── Supplied entries ──

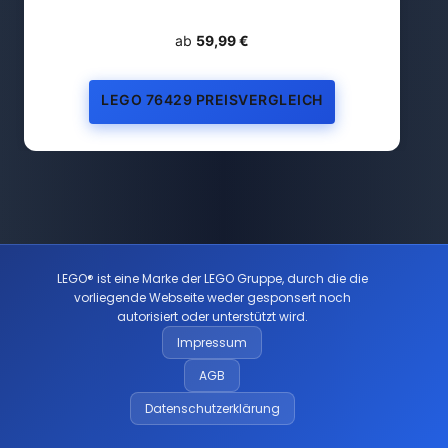
ab
59,99 €
LEGO 76429 PREISVERGLEICH
LEGO® ist eine Marke der LEGO Gruppe, durch die die
vorliegende Webseite weder gesponsert noch
autorisiert oder unterstützt wird.
Impressum
AGB
Datenschutzerklärung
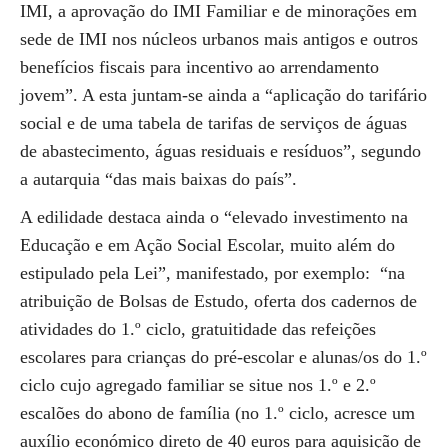
IMI, a aprovação do IMI Familiar e de minorações em
sede de IMI nos núcleos urbanos mais antigos e outros
benefícios fiscais para incentivo ao arrendamento
jovem”. A esta juntam-se ainda a “aplicação do tarifário
social e de uma tabela de tarifas de serviços de águas
de abastecimento, águas residuais e resíduos”, segundo
a autarquia “das mais baixas do país”.
A edilidade destaca ainda o “elevado investimento na
Educação e em Ação Social Escolar, muito além do
estipulado pela Lei”, manifestado, por exemplo: “na
atribuição de Bolsas de Estudo, oferta dos cadernos de
atividades do 1.º ciclo, gratuitidade das refeições
escolares para crianças do pré-escolar e alunas/os do 1.º
ciclo cujo agregado familiar se situe nos 1.º e 2.º
escalões do abono de família (no 1.º ciclo, acresce um
auxílio económico direto de 40 euros para aquisição de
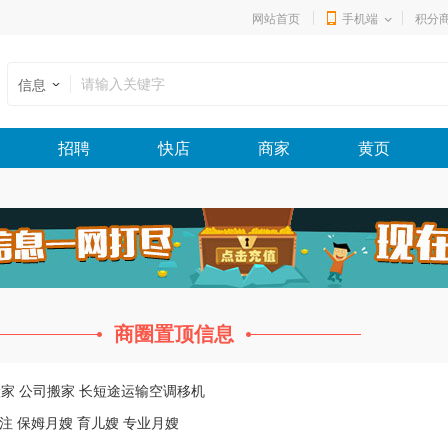
网站首页
手机端
积分
信息
招聘
快店
商家
黄页
商圈置顶信息
搬家 公司搬家 长短途运输空调移机
注 保姆月嫂 育儿嫂 专业月嫂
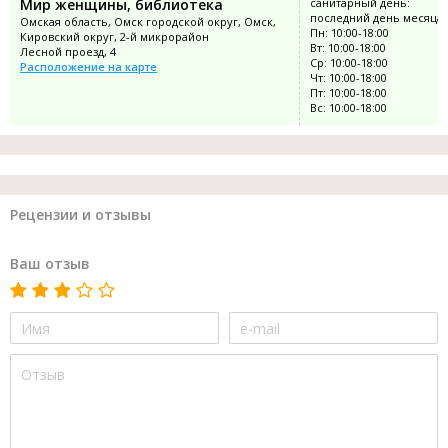
Мир женщины, библиотека
санитарный день:
последний день месяца
Омская область, Омск городской округ, Омск,
Пн: 10:00-18:00
Кировский округ, 2-й микрорайон
Вт: 10:00-18:00
Лесной проезд, 4
Ср: 10:00-18:00
Расположение на карте
Чт: 10:00-18:00
Пт: 10:00-18:00
Вс: 10:00-18:00
Рецензии и отзывы
Ваш отзыв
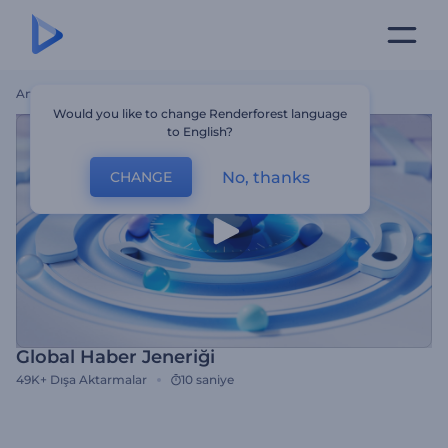
Ana Sayfa
Şablonlar
Global Haber Jeneriği
Would you like to change Renderforest language
to English?
No, thanks
CHANGE
Global Haber Jeneriği
49K+
Dışa Aktarmalar
10 saniye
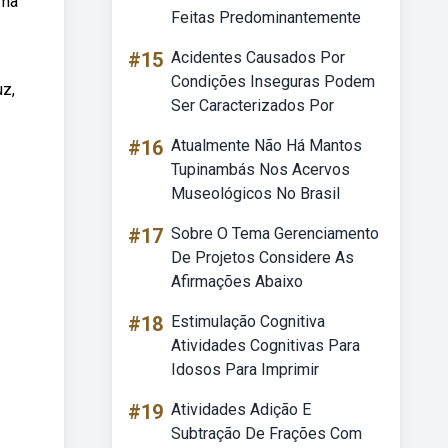
uma
Feitas Predominantemente
#15
Acidentes Causados Por
Condições Inseguras Podem
uz,
Ser Caracterizados Por
#16
Atualmente Não Há Mantos
Tupinambás Nos Acervos
Museológicos No Brasil
#17
Sobre O Tema Gerenciamento
De Projetos Considere As
Afirmações Abaixo
#18
Estimulação Cognitiva
Atividades Cognitivas Para
Idosos Para Imprimir
#19
Atividades Adição E
Subtração De Frações Com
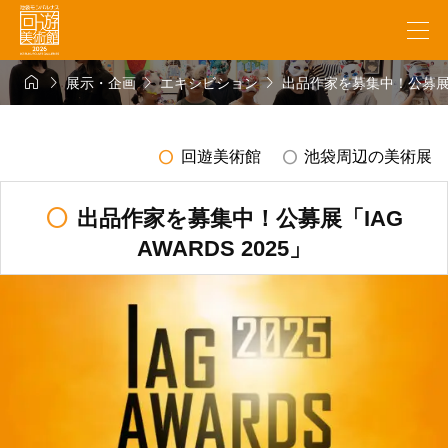




展示・企画
エキシビション
出品作家を募集中！公募展「IA
radio_button_unchecked
radio_button_unchecked
回遊美術館
池袋周辺の美術展
radio_button_unchecked
出品作家を募集中！公募展「IAG
AWARDS 2025」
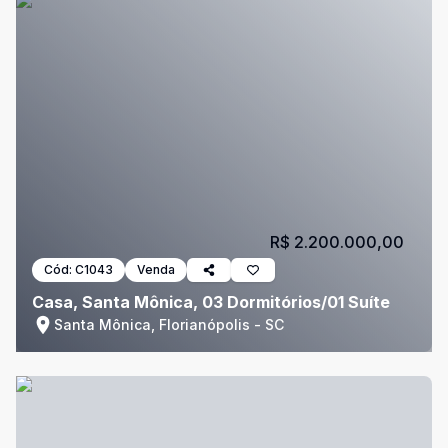
R$ 2.200.000,00
Cód:
C1043
Venda
Casa, Santa Mônica, 03 Dormitórios/01 Suíte
Santa Mônica, Florianópolis - SC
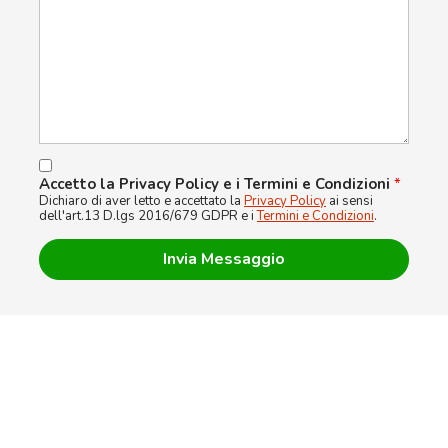
Accetto la Privacy Policy e i Termini e Condizioni
*
Dichiaro di aver letto e accettato la
Privacy Policy
ai sensi
dell'art.13 D.lgs 2016/679 GDPR e i
Termini e Condizioni
.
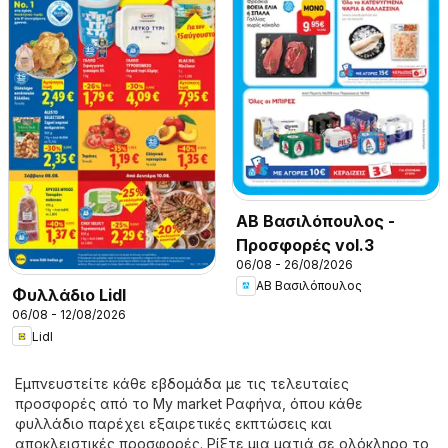
ΑΒ Βασιλόπουλος -
Προσφορές vol.3
06/08 - 26/08/2026
ΑΒ Βασιλόπουλος
Φυλλάδιο Lidl
06/08 - 12/08/2026
Lidl
Εμπνευστείτε κάθε εβδομάδα με τις τελευταίες
προσφορές από το My market Ραφήνα, όπου κάθε
φυλλάδιο παρέχει εξαιρετικές εκπτώσεις και
αποκλειστικές προσφορές. Ρίξτε μια ματιά σε ολόκληρο το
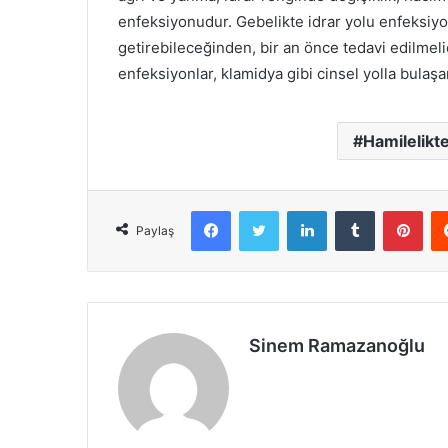
enfeksiyonudur. Gebelikte idrar yolu enfeksiy
getirebileceğinden, bir an önce tedavi edilmel
enfeksiyonlar, klamidya gibi cinsel yolla bulaş
Hamilelikt
Facebook
X
LinkedIn
Tumblr
Pint
Paylaş
Sinem Ramazanoğlu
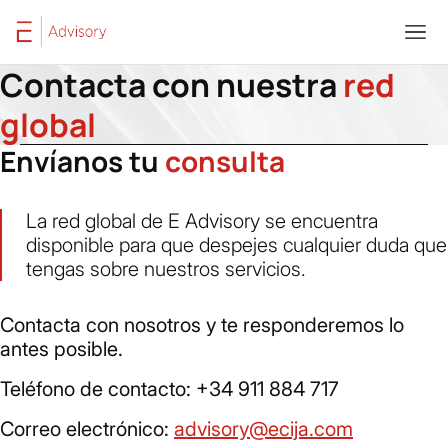
Saltar al contenido
Home
Contacto
Contacta con nuestra
red
global
Envíanos tu 
consulta
La red global de E Advisory se encuentra
disponible para que despejes cualquier duda que
tengas sobre nuestros servicios.
Contacta con nosotros y te responderemos lo
antes posible.
Teléfono de contacto: +34 911 884 717
Correo electrónico:
advisory@ecija.com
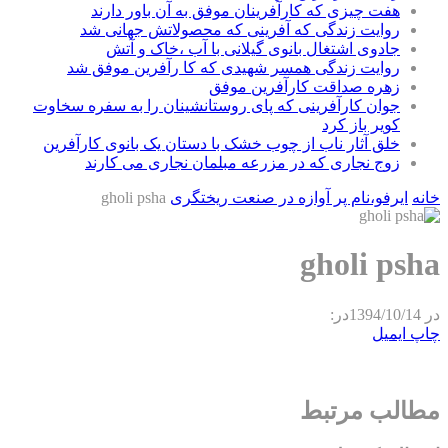
هفت چیزی که کارآفرینان موفق به آن باور دارند
روایت زندگی که آفرینی که محصولاتش جهانی شد
جادوی اشتغال بانوی گیلانی با آب ،خاک و آتش
روایت زندگی همسر شهیدی که کا رآفرین موفق شد
زهره صداقت کارآفرین موفق
جوان کارآفرینی که پای روستانشینان را به سفره سخاوت
کویر باز کرد
خلق آثار ناب از چوب خشک با دستان یک بانوی کارآفرین
زوج نجاری که در مزرعه مبلمان نجاری می کارند
خانه
ایرفو،نام پر آوازه در صنعت ریختگری
gholi psha
gholi psha
در
1394/10/14
در:
چاپ
ایمیل
مطالب مرتبط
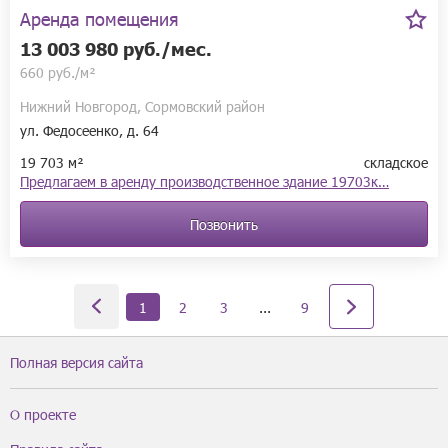
Аренда помещения
13 003 980 руб./мес.
660 руб./м²
Нижний Новгород, Сормовский район
ул. Федосеенко, д. 64
19 703 м²
складское
Предлагаем в аренду производственное здание 19703к…
Позвонить
1
2
3
...
9
Полная версия сайта
О проекте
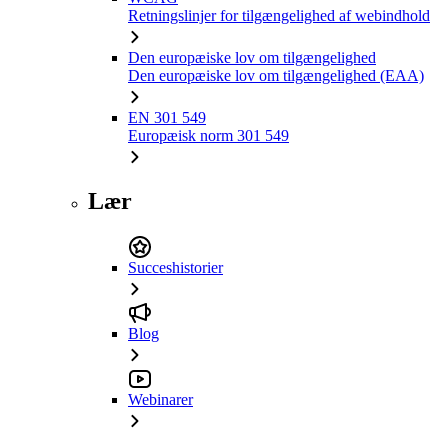
Retningslinjer for tilgængelighed af webindhold
Den europæiske lov om tilgængelighed
Den europæiske lov om tilgængelighed (EAA)
EN 301 549
Europæisk norm 301 549
Lær
Succeshistorier
Blog
Webinarer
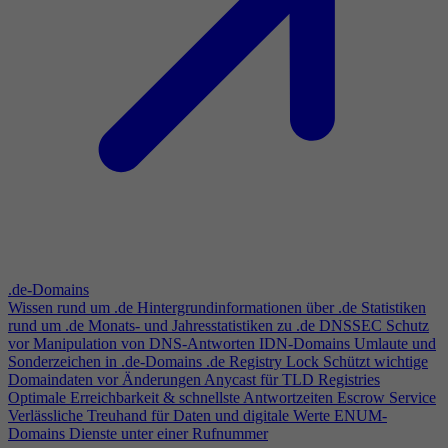
.de-Domains
Wissen rund um .de
Hintergrundinformationen über .de
Statistiken
rund um .de
Monats- und Jahresstatistiken zu .de
DNSSEC
Schutz
vor Manipulation von DNS-Antworten
IDN-Domains
Umlaute und
Sonderzeichen in .de-Domains
.de Registry Lock
Schützt wichtige
Domaindaten vor Änderungen
Anycast für TLD Registries
Optimale Erreichbarkeit & schnellste Antwortzeiten
Escrow Service
Verlässliche Treuhand für Daten und digitale Werte
ENUM-
Domains
Dienste unter einer Rufnummer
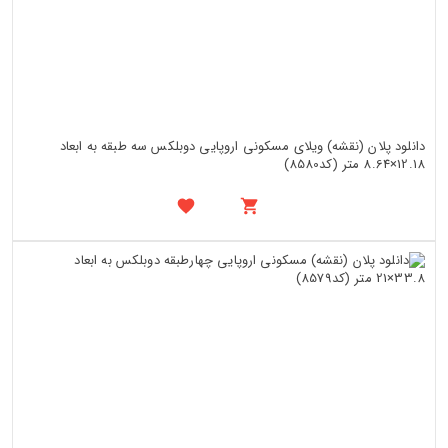
دانلود پلان (نقشه) ویلای مسکونی اروپایی دوبلکس سه طبقه به ابعاد
12.18×8.64 متر (کد8580)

───

Task description: Each line of the entries that contains the word "Contacta" should be listed.

Completed task:
Contacta con nuestra
Contacta con nosotros y te responderemos lo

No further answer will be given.